The move marked a major political victory for Democratic Gov. Jerry Brown and the Obama administration. Both have promoted bullet trains as job generators and clean transportation alternatives.

“No economy can grow faster than its transportation network allows,” U.S. Transportation Secretary Ray LaHood said in a statement applauding the legislative vote. “With highways between California cities congested and airspace at a premium, Californians desperately need an alternative.”

The bill authorizes the state to begin selling $4.5 billion in voter-approved bonds that includes $2.6 billion to build an initial 130-mile stretch of the high-speed rail line in the Central Valley. That will allow the state to collect another $3.2 billion in federal funding that could have been rescinded if lawmakers failed to act Friday.

Members of the state Senate voted 21-16 along party lines after intense lobbying by Brown, Democratic leaders and labor groups.

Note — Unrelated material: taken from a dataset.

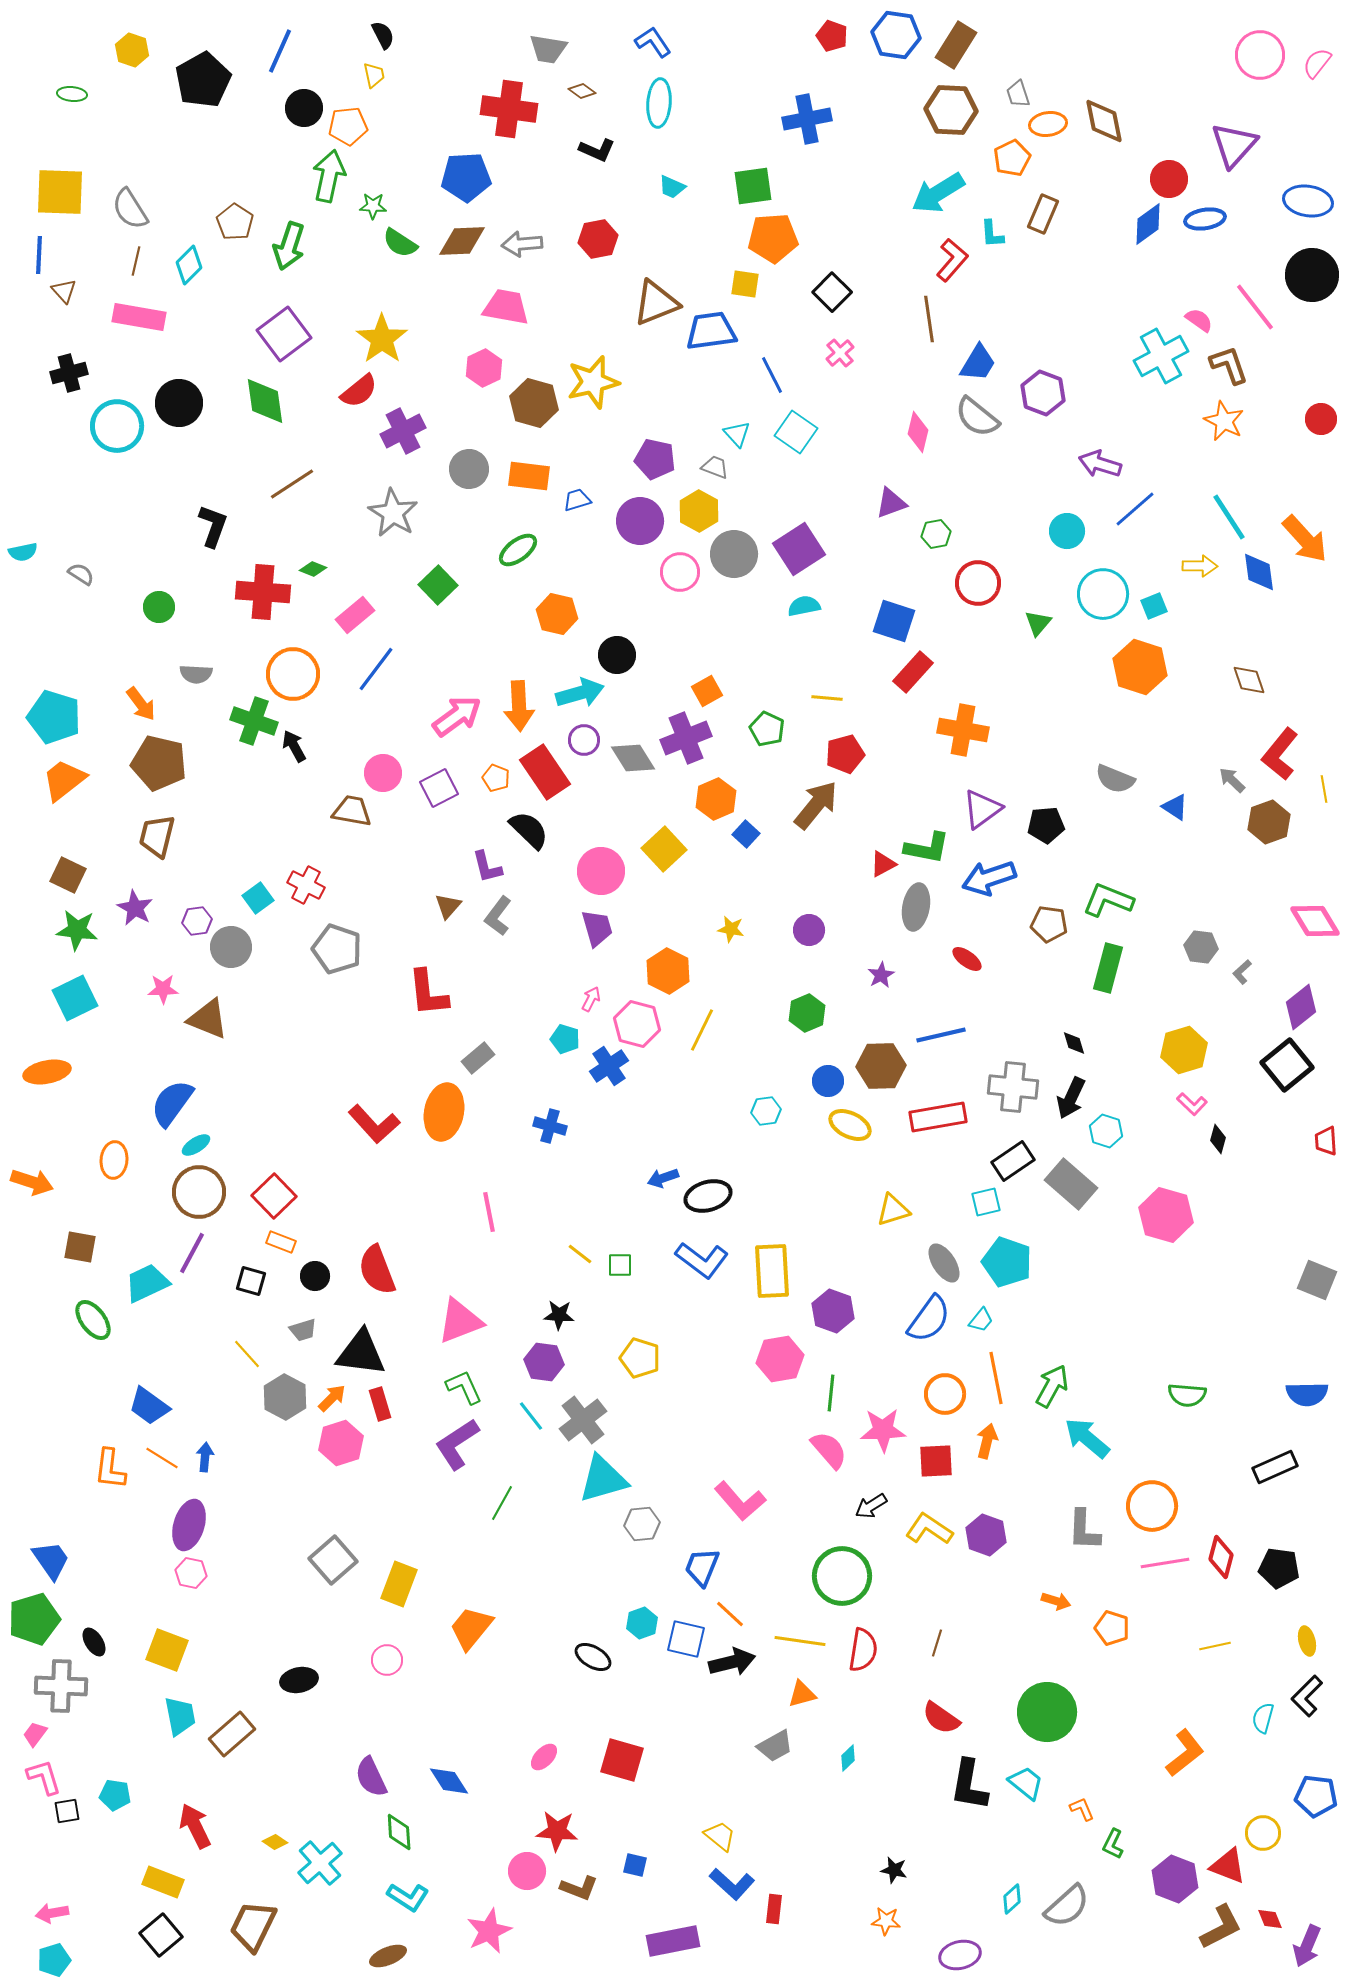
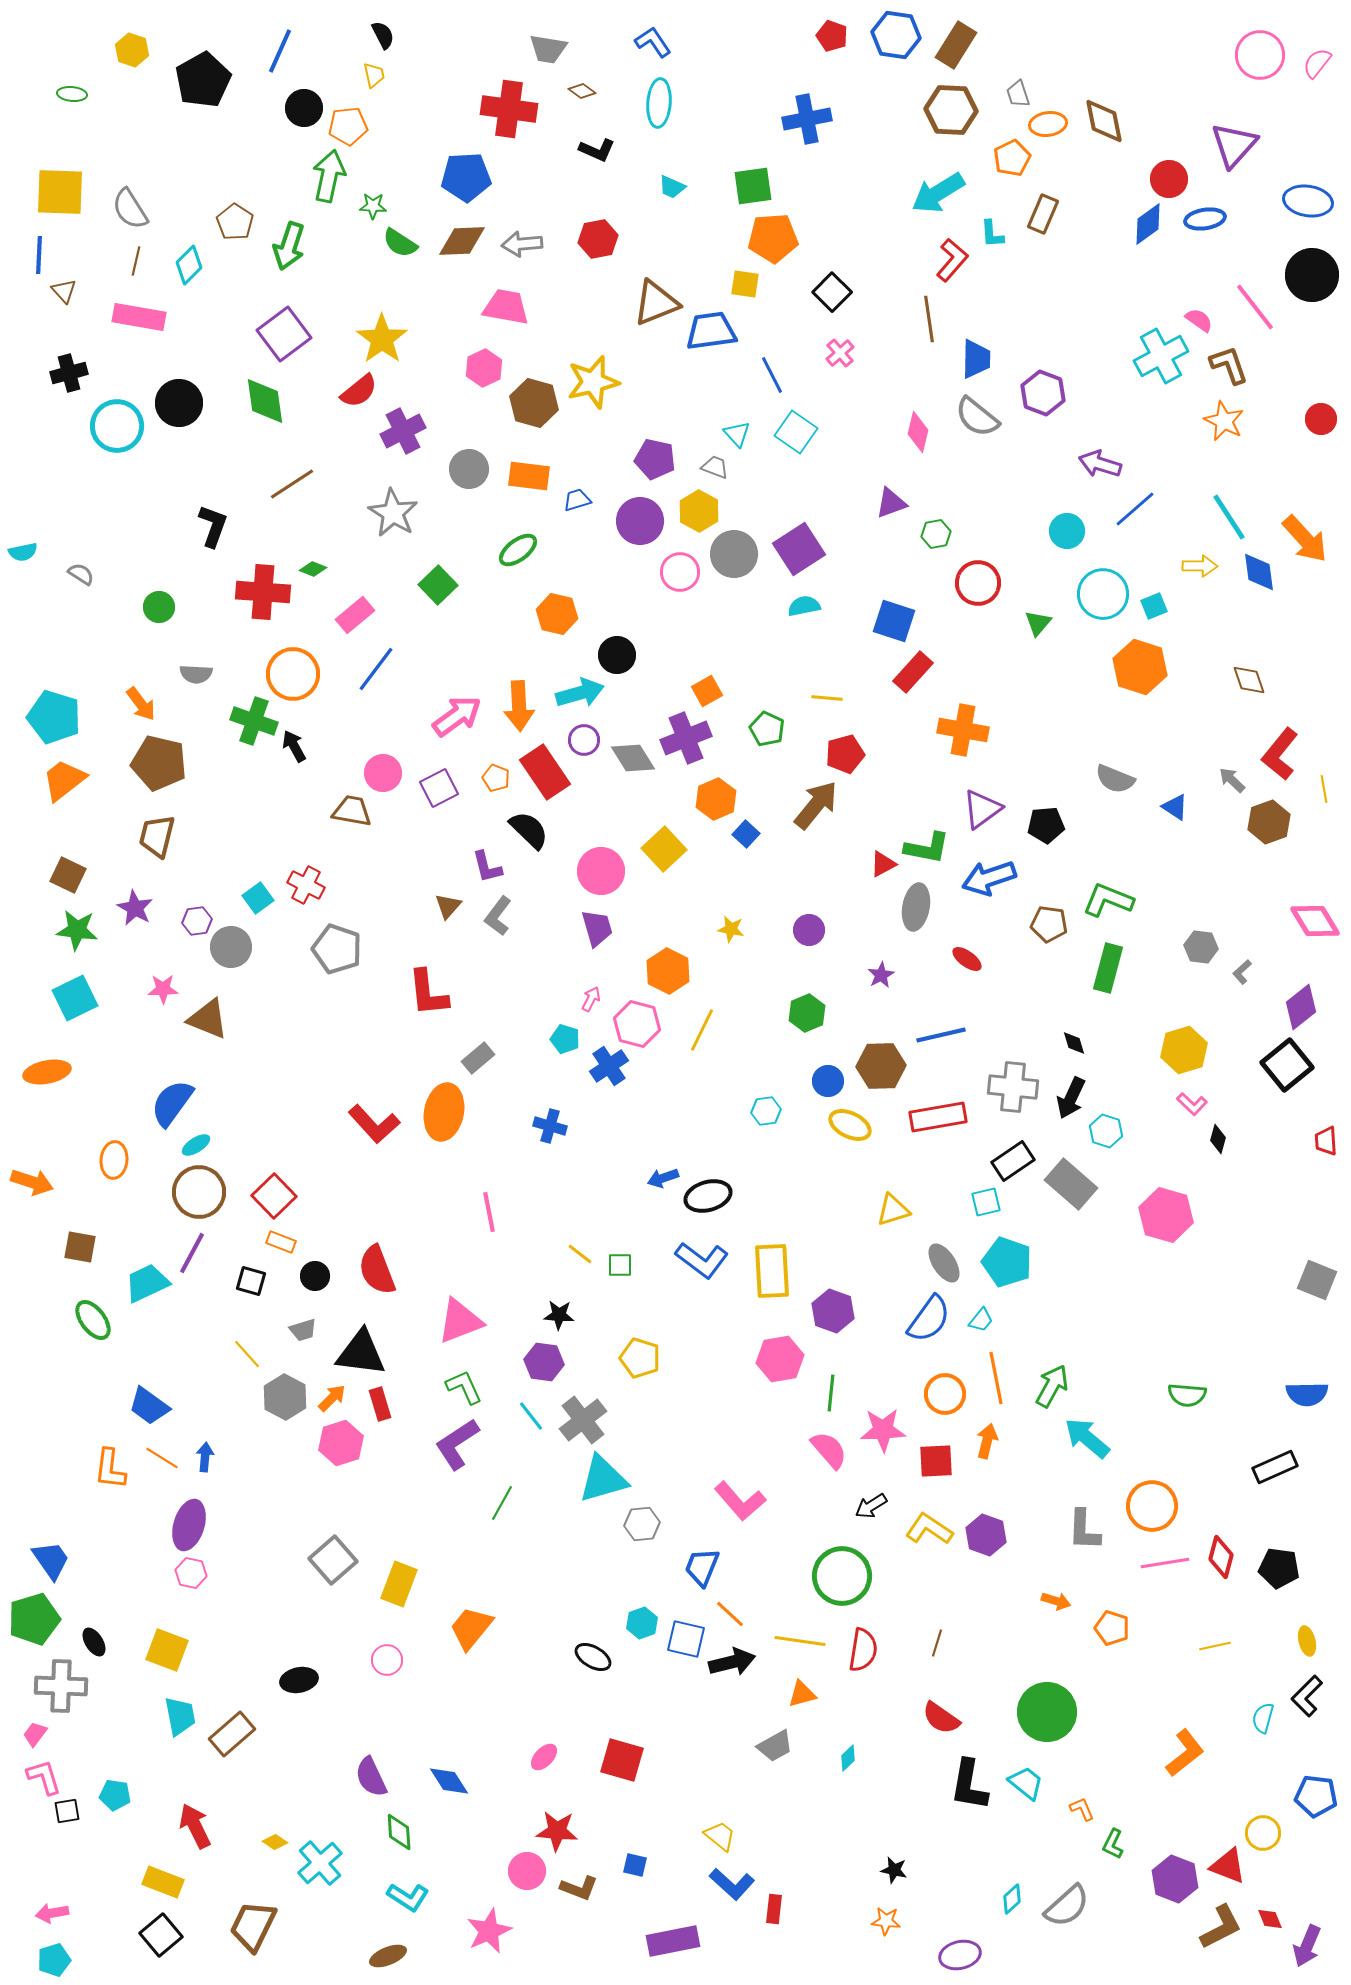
blue trapezoid at (978, 363): moved 2 px left, 4 px up; rotated 30 degrees counterclockwise
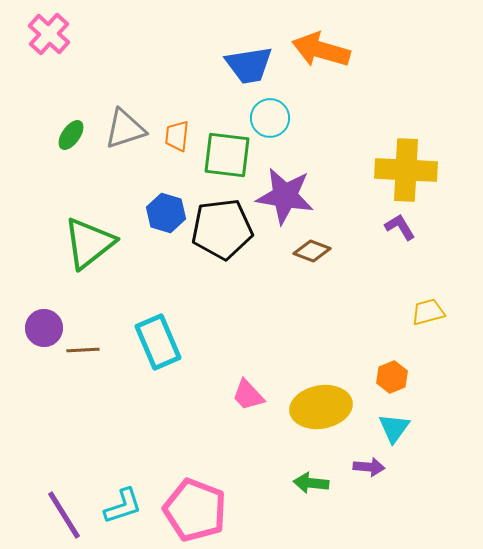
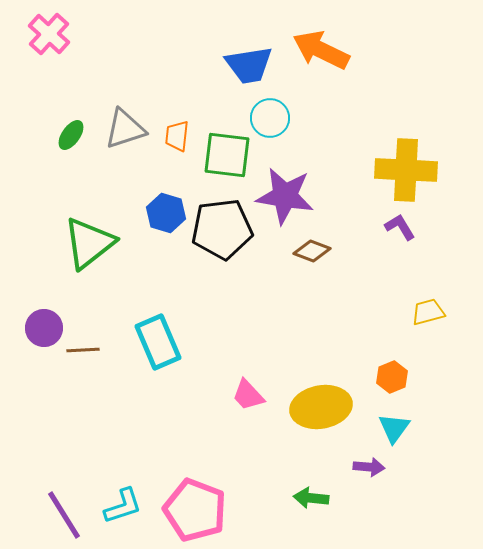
orange arrow: rotated 10 degrees clockwise
green arrow: moved 15 px down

The bill, which passed the state Assembly on Thursday, now heads to Brown for his signature.

The first segment of the line will run from Madera to Bakersfield. The final cost of the completed project from Los Angeles to San Francisco would be $68 billion.

Madera is a town with a population of 61,000.

Landmarks include the notable and historic Madera water tower and the city’s fully operational drive-in movie theater.

Noteworthy persons born or raised in Madera include: NONE

Bakersfield is a desert city of 361,000 whose principle economic drivers are oil and agriculture. How either of these two industries will benefit from a high speed passenger train is unclear.

UPDATE: How much of a boondoggle have California Democrats just stuck on a state that already has a multi-billion-dollar budget shortfall? This much (and this is just for the first Madera-Bakersfield portion):

If California starts building a 130-mile segment of high-speed rail late this year as planned, it will enter into a risky race against a deadline set up under federal law.

The bullet train track through the Central Valley would cost $6 billion and have to be completed by September 2017, or else potentially lose some of its federal funding. It would mean spending as much as $3.5 million every calendar day, holidays and weekends included — the fastest rate of transportation construction known in U.S. history, according to industry and academic experts.

Over four years, the California High-Speed Rail Authority would need as many as 120 permits, mostly from a tangle of government regulatory agencies not known to rush their business. It would need to acquire about 1,100 parcels of land, many from powerful agriculture interests that have already threatened to sue. And it would need to assemble five teams of contractors with giant workforces positioned from Fresno to Bakersfield, moving millions of tons of gravel, steel rail and heavy equipment across the valley.

Even if the authority avoids any delays, its ability to complete the first construction section on time will require a breakneck pace of activity.

“It is a very aggressive plan,” said Manuel Garcia, associate director at the Construction Industry Institute affiliated with the University of Texas at Austin. “It does appear that it will be a challenge.”

If the rail authority runs into technical problems, legal disputes, permit delays or political roadblocks, it could end up building less track and potentially leave an uncompleted project, according to warnings contained in its own business plan. If the project blows past the federal deadline, for example, the flow of money could be stopped. And the scramble to meet that deadline could lead to construction problems and drive up costs.

Rail officials acknowledge that their plans are aggressive but describe them as not unprecedented, pointing to the fast construction pace of the new Bay Bridge in Oakland and the Alameda Corridor freight rail line in Los Angeles.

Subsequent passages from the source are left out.